Collapse of the Celtic Tiger
Prior to the 2008-09 Global Financial Crisis and the 2008-09 Great Recession, Ireland was hailed by partisans of neoliberal capitalism as a model to be imitated. The “Celtic Tiger” had an economic growth rate higher than the EU average. This was based on attracting foreign, particularly US computer companies, to set up operations with a ridiculously low corporate tax rate of 12.5%. By the mid 2000s, Ireland, with a population of no more than 4.5 million, had become the world’s leading exporter of computer software and the source of a third of all personal computers sold in Europe. Foreign-owned, particularly US-owned, companies accounted for 93% of Ireland’s exports.
In January 2002, Ireland joined the euro zone. This altered the way Irish banks did business, as was summarised by the November 28 New York Times: “Before Ireland joined the euro, its banks tended to do business the old-fashioned way, financing their lending through the deposits they took in. Once in the euro zone, banks were suddenly able to borrow huge sums of money inexpensively on international markets with nearly no exchange rate risk, an activity that was barely regulated by policy makers. With easy access to these funds, banks like Anglo Irish lent huge amounts to prominent Irish developers, leading to a frenzy of overdevelopment.”
In the five years from 2003 to 2008, the net foreign borrowing of Irish banks increased from 10% to 60% of GDP. Lending standards were driven down to entice prospective homeowners, many with low or no credit history, much like the subprime phenomenon in the US. In 2005, the New York Times described Ireland as the “Wild West of European finance”. The greed and recklessness of the Irish banks set off a credit-fuelled housing construction boom. In 2004 80,000 new homes were built in Ireland (by comparison, in the same year, in the UK, a country with 15 times Ireland’s population, 160,000 new homes were built).
When the Global Financial Crisis blew in from Wall Street in 2007-2008, Ireland’s commercial and residential property market collapsed, with prices falling 50-60%, way more than in the US. Exports were decimated in the global Great Recession of 2008-09 and the Irish banks were left exposed to huge bad debts that they could not absorb. They went bust.

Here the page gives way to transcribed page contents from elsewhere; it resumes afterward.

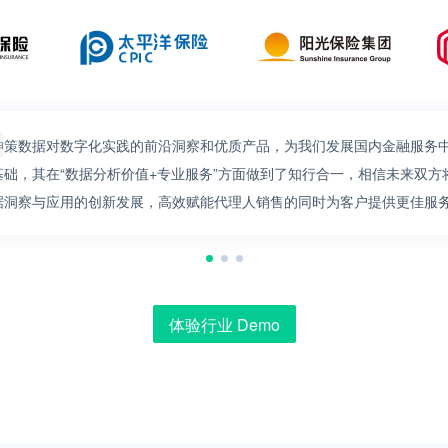
神策数据对数字化实践的前沿洞察和优质产品，为我们发展国内金融服务
基础，其在“数据分析价值+专业服务”方面做到了知行合一，相信未来双
据洞察与应用的创新发展，高效赋能代理人销售的同时为客户提供更佳服
体验行业 Demo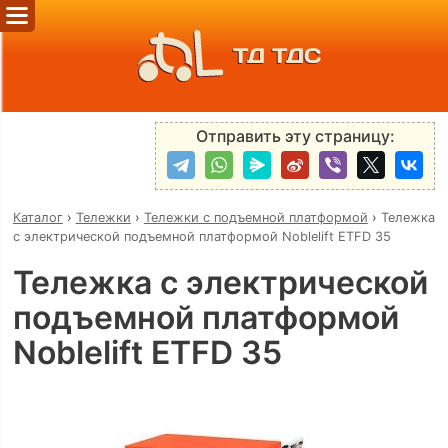
ТД ТДС
Отправить эту страницу:
Каталог
›
Тележки
›
Тележки с подъемной платформой
›
Тележка
с электрической подъемной платформой Noblelift ETFD 35
Тележка с электрической
подъемной платформой
Noblelift ETFD 35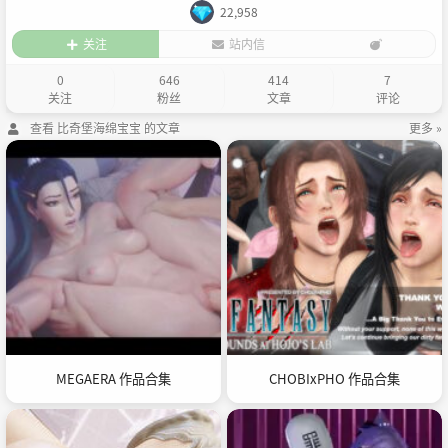
22,958
关注
站内信
0
646
414
7
关注
粉丝
文章
评论
查看 比奇堡海绵宝宝 的文章
更多 »
MEGAERA 作品合集
CHOBIxPHO 作品合集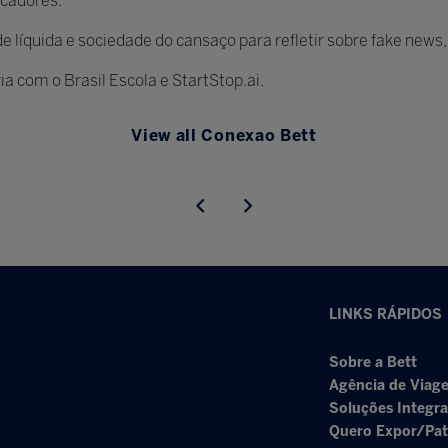
ucadores.
líquida e sociedade do cansaço para refletir sobre fake news, c
a com o Brasil Escola e StartStop.ai.
View all Conexao Bett
LINKS RÁPIDOS
Sobre a Bett
Agência de Viage
Soluções Integr
Quero Expor/Pat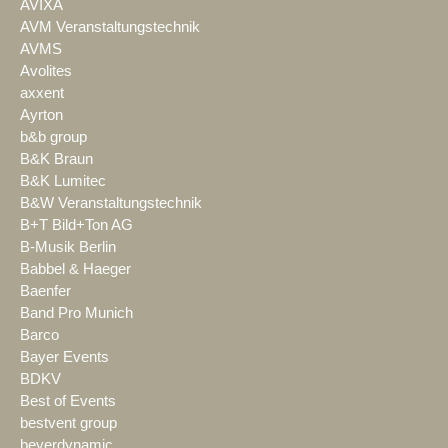
AVIXA
AVM Veranstaltungstechnik
AVMS
Avolites
axxent
Ayrton
b&b group
B&K Braun
B&K Lumitec
B&W Veranstaltungstechnik
B+T Bild+Ton AG
B-Musik Berlin
Babbel & Haeger
Baenfer
Band Pro Munich
Barco
Bayer Events
BDKV
Best of Events
bestvent group
beyerdynamic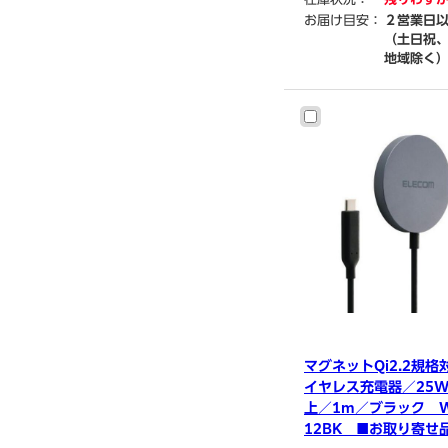
在庫状況：
残りわず
お届け目安：
２営業日
（土日祝
地域除く
マグネットQi2.2規格
イヤレス充電器／25
上／1m／ブラック W
12BK ■お取り寄せ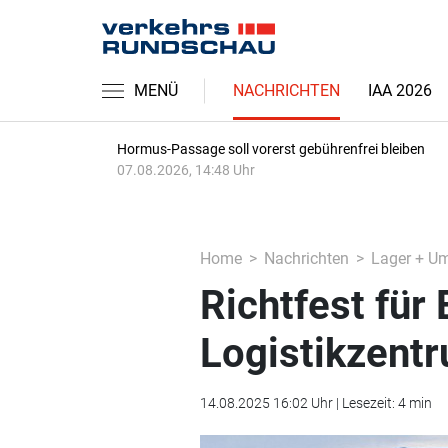
MENÜ
NACHRICHTEN
IAA 2026
Hormus-Passage soll vorerst gebührenfrei bleiben
07.08.2026, 14:48 Uhr
Home
Nachrichten
Lager + U
Richtfest für
Logistikzent
14.08.2025 16:02 Uhr | Lesezeit: 4 min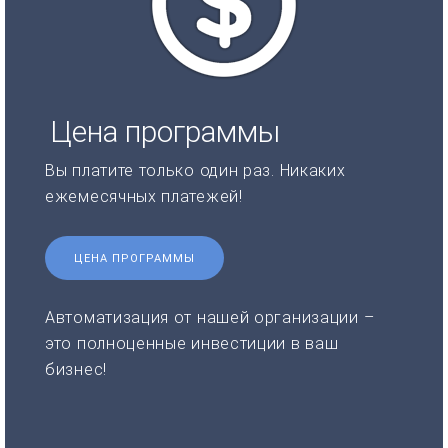
Цена программы
Вы платите только один раз. Никаких
ежемесячных платежей!
ЦЕНА ПРОГРАММЫ
Автоматизация от нашей организации –
это полноценные инвестиции в ваш
бизнес!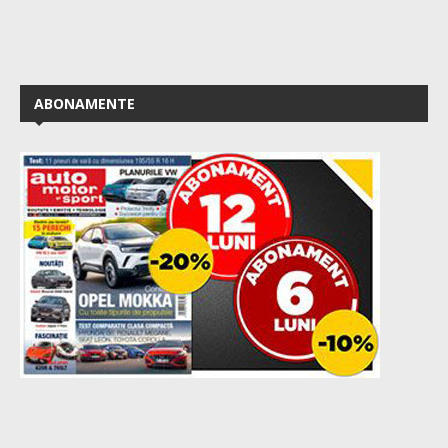
ABONAMENTE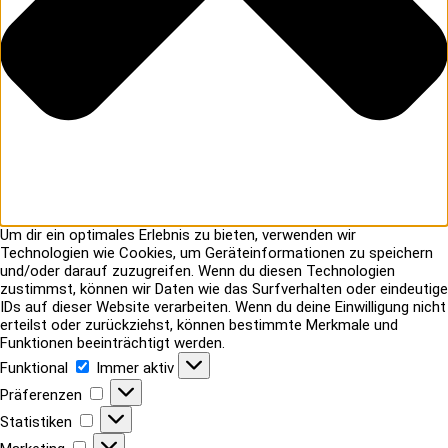
Um dir ein optimales Erlebnis zu bieten, verwenden wir
Technologien wie Cookies, um Geräteinformationen zu speichern
und/oder darauf zuzugreifen. Wenn du diesen Technologien
zustimmst, können wir Daten wie das Surfverhalten oder eindeutige
IDs auf dieser Website verarbeiten. Wenn du deine Einwilligung nicht
erteilst oder zurückziehst, können bestimmte Merkmale und
Funktionen beeinträchtigt werden.
Funktional
Funktional
Immer aktiv
Präferenzen
Präferenzen
Statistiken
Statistiken
Marketing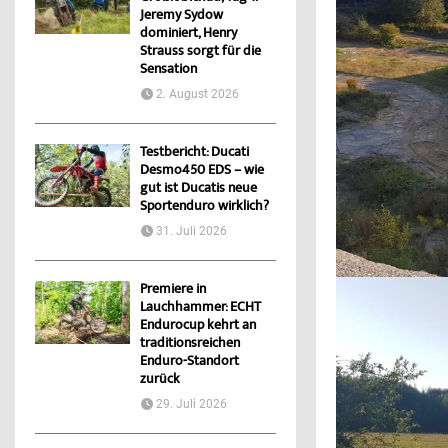
Jeremy Sydow
dominiert, Henry
Strauss sorgt für die
Sensation
2. August 2026
Testbericht: Ducati
Desmo450 EDS – wie
gut ist Ducatis neue
Sportenduro wirklich?
31. Juli 2026
Premiere in
Lauchhammer: ECHT
Endurocup kehrt an
traditionsreichen
Enduro-Standort
zurück
29. Juli 2026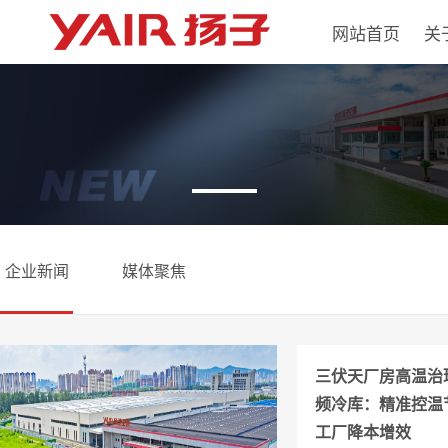
网站首页
关
企业新闻
媒体聚焦
三伏天厂房高温治
频冷库：精准控温
工厂降本增效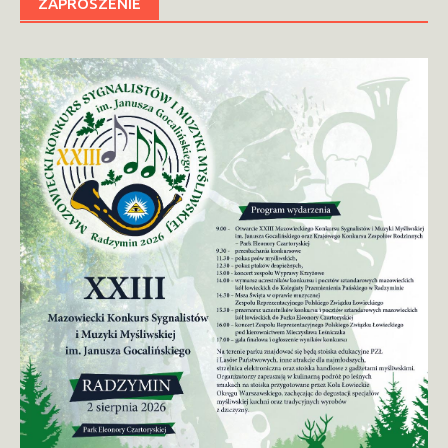
ZAPROSZENIE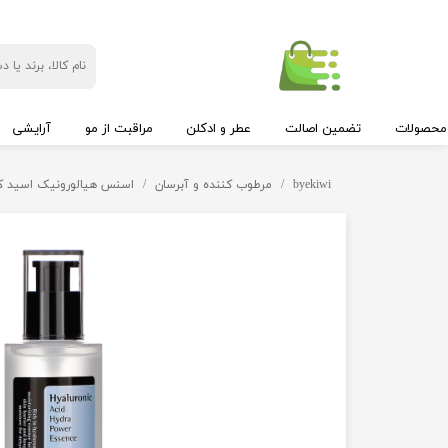
محصولات
تضمین اصالت
عطر و ادکلن
مراقبت از مو
آرایشی
byekiwi
مرطوب کننده و آبرسان
اسنس هیالورونیک اسید کوزارک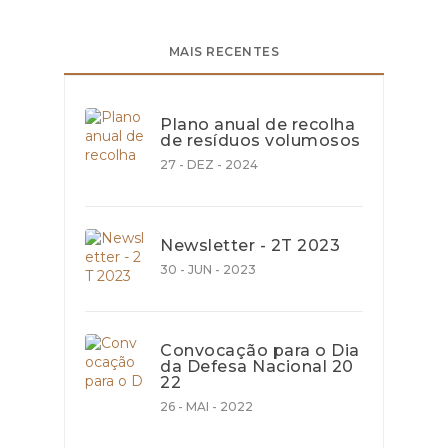
MAIS RECENTES
Plano anual de recolha
de resíduos volumosos
27 - DEZ - 2024
Newsletter - 2T 2023
30 - JUN - 2023
Convocação para o Dia
da Defesa Nacional 20
22
26 - MAI - 2022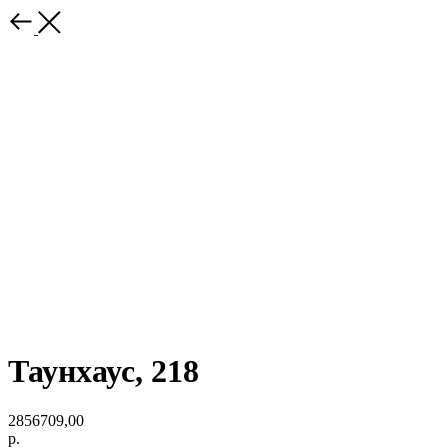
Таунхаус, 218
2856709,00
р.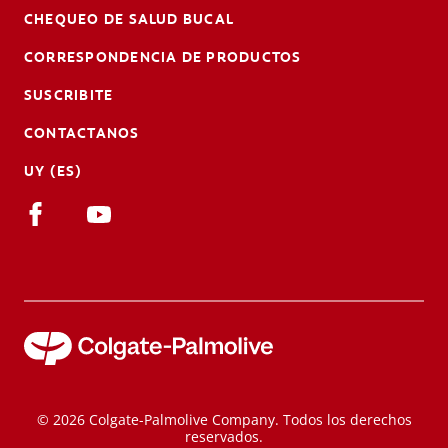
CHEQUEO DE SALUD BUCAL
CORRESPONDENCIA DE PRODUCTOS
SUSCRIBITE
CONTACTANOS
UY (ES)
© 2026 Colgate-Palmolive Company. Todos los derechos
reservados.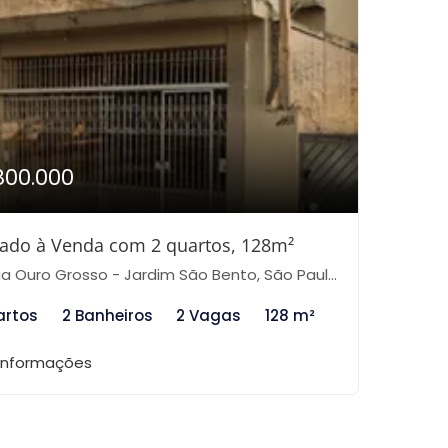
800.000
ado à Venda com 2 quartos, 128m²
a Ouro Grosso - Jardim São Bento, São Paulo-SP
artos
2 Banheiros
2 Vagas
128 m²
 informações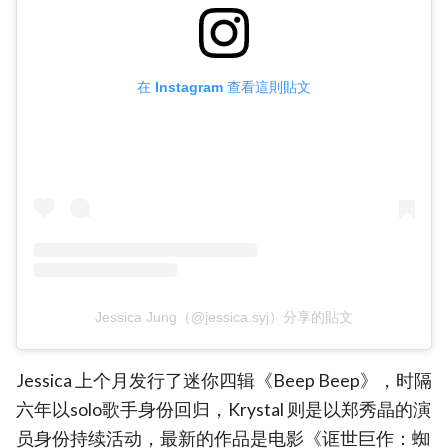
在 Instagram 查看這則貼文
Jessica Jung（@jessica.syj）分享的貼文
Jessica 上个月发行了迷你四辑《Beep Beep》，时隔
六年以solo歌手身份回归，Krystal 则是以郑秀晶的演
员身份持续活动，最新的作品是电影《诓世巨作：蜘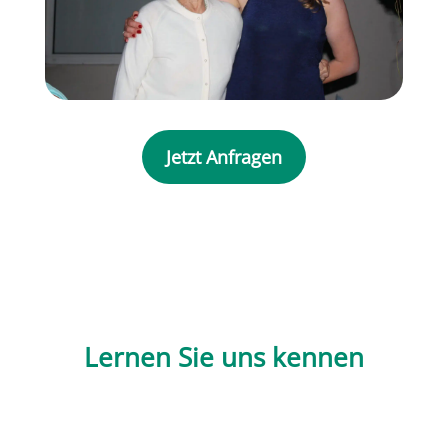
Jetzt Anfragen
Lernen Sie uns kennen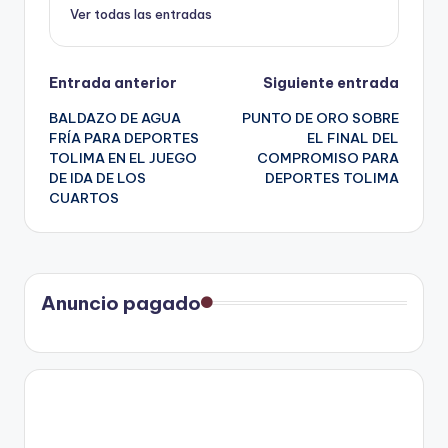
Ver todas las entradas
Navegación
Entrada anterior
Siguiente entrada
BALDAZO DE AGUA
PUNTO DE ORO SOBRE
de
FRÍA PARA DEPORTES
EL FINAL DEL
TOLIMA EN EL JUEGO
COMPROMISO PARA
entradas
DE IDA DE LOS
DEPORTES TOLIMA
CUARTOS
Anuncio pagado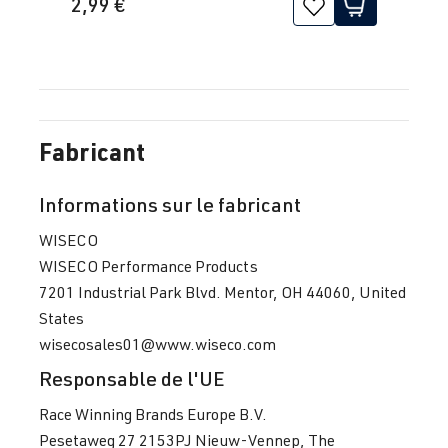
2,99 €
Fabricant
Informations sur le fabricant
WISECO
WISECO Performance Products
7201 Industrial Park Blvd. Mentor, OH 44060, United
States
wisecosales01@www.wiseco.com
Responsable de l'UE
Race Winning Brands Europe B.V.
Pesetaweg 27 2153PJ Nieuw-Vennep, The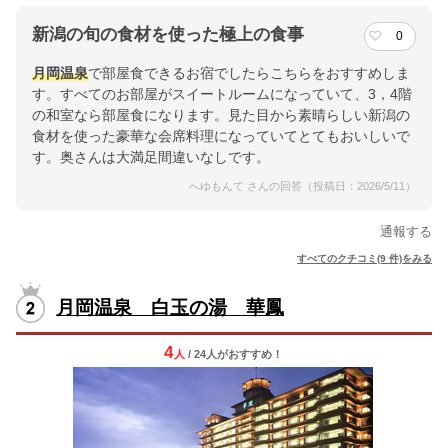
新潟の旬の食材を使った極上の食事
0
月岡温泉
で部屋食できるお宿でしたらこちらをおすすめしま
す。すべてのお部屋がスイートルームになっていて、3，4階
の和室なら部屋食になります。見た目から素晴らしい新潟の
食材を使った豪華な会席料理になっていてとてもおいしいで
す。奥さんは大満足間違いなしです。
へゆもんて さんの回答（投稿日：2026/5/11）
通報する
すべてのクチコミ(9 件)をみる
月岡温泉 白玉の湯 華鳳
4
人
/ 24人
が
おすすめ！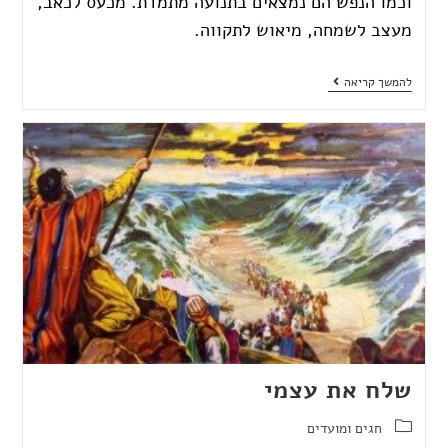
וכמו הנפש הם נמצאים בתנועה מתמדת. מכעס לכאב,
מעצב לשמחה, מיאוש לתקווה.
להמשך קריאה
שלח את עצמי
חגים ומועדים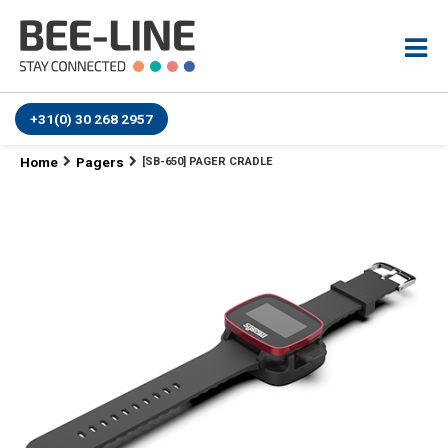
+31(0) 30 268 2957
Home
Pagers
[SB-650] PAGER CRADLE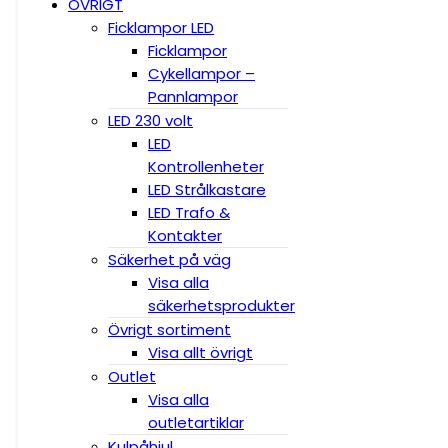
ÖVRIGT
Ficklampor LED
Ficklampor
Cykellampor –
Pannlampor
LED 230 volt
LED
Kontrollenheter
LED Strålkastare
LED Trafo &
Kontakter
Säkerhet på väg
Visa alla
säkerhetsprodukter
Övrigt sortiment
Visa allt övrigt
Outlet
Visa alla
outletartiklar
Kulpåhjul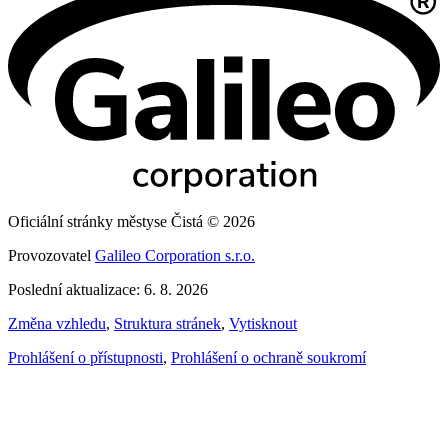
Oficiální stránky městyse Čistá © 2026
Provozovatel
Galileo Corporation s.r.o.
Poslední aktualizace: 6. 8. 2026
Změna vzhledu
,
Struktura stránek
,
Vytisknout
Prohlášení o přístupnosti
,
Prohlášení o ochraně soukromí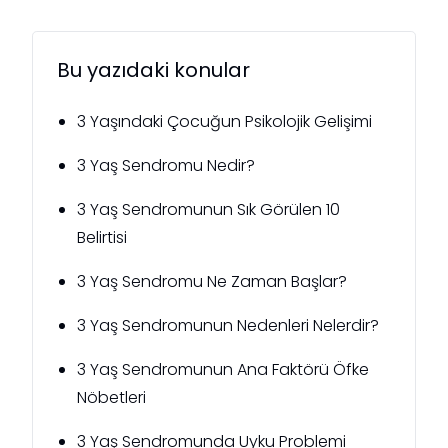
Bu yazıdaki konular
3 Yaşındaki Çocuğun Psikolojik Gelişimi
3 Yaş Sendromu Nedir?
3 Yaş Sendromunun Sık Görülen 10
Belirtisi
3 Yaş Sendromu Ne Zaman Başlar?
3 Yaş Sendromunun Nedenleri Nelerdir?
3 Yaş Sendromunun Ana Faktörü Öfke
Nöbetleri
3 Yaş Sendromunda Uyku Problemi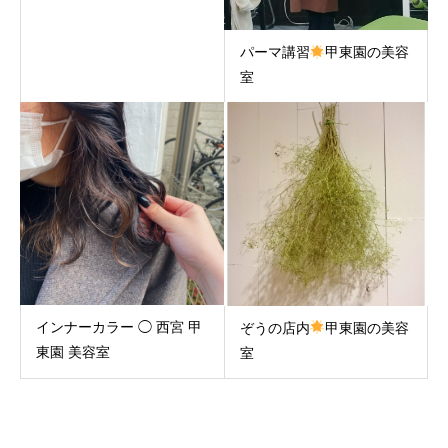
パーマ講習
甲東園の美容
室
インナーカラー ◯ 西宮 甲
ぞうの店内
甲東園の美容
東園 美容室
室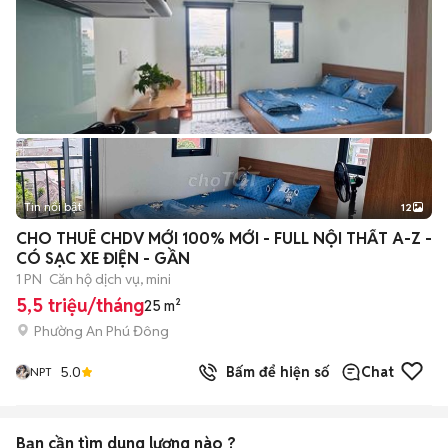
Tin nổi bật
12
+
2
CHO THUÊ CHDV MỚI 100% MỚI - FULL NỘI THẤT A-Z -
CÓ SẠC XE ĐIỆN - GẦN
1 PN
Căn hộ dịch vụ, mini
5,5 triệu/tháng
25 m²
Phường An Phú Đông
5.0
Bấm để hiện số
Chat
NPT
Bạn cần tìm
dung lượng
nào ?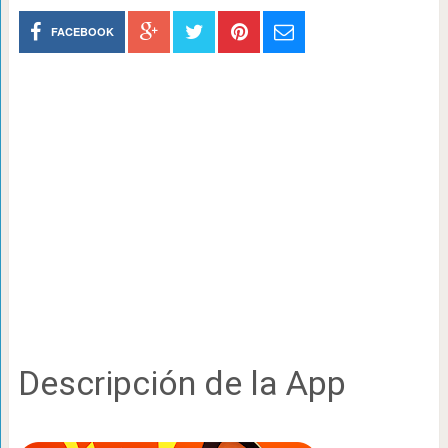
FACEBOOK
Descripción de la App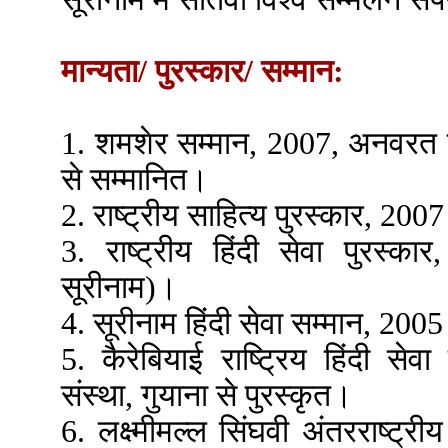
मान्यता/ पुरस्कार/ सम्मान:
1. शमशेर सम्मान, 2007, अनवरत सं
से सम्मानित।
2. राष्ट्रीय साहित्य पुरस्कार, 2007
3. राष्ट्रीय हिंदी सेवा पुरस्का
सूरीनाम)।
4. सूरीनाम हिंदी सेवा सम्मान, 2005
5. कैरेबियाई राष्ट्रिय हिंदी सेवा
संस्था, गुयाना से पुरस्कृत।
6. लक्ष्मीमल्ल सिंघवी अंतरराष्ट्र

The Irish government then guaranteed all deposits and debts in the six main Irish banks and financial institutions, effectively nationalising their debts. As a result, the budget deficit rose from 14% of GDP in 2009 to 32% in 2010. More than half of this was due to the massive support given to the banks: €46 billion in equity and €31 billion in purchases of toxic assets. In September 2008, Ireland became the first eurozone country to officially enter recession, as the economy contracted by 1.7% in 2008 and 7.1% in 2009.
The €85 billion EU-IMF loan to the Irish government has nothing to do with charity. According to Germany’s central bank, the Bundesbank, German banks are among the Irish banks biggest creditors, with a total of €166 billion, much of it in the form of risky short-term loans. In effect, the EU-IMF loan is a bail out of the Irish banks’ German, French and British bond holders, a loan that the working people of Ireland are being forced to pay for in jobs, wages and social services.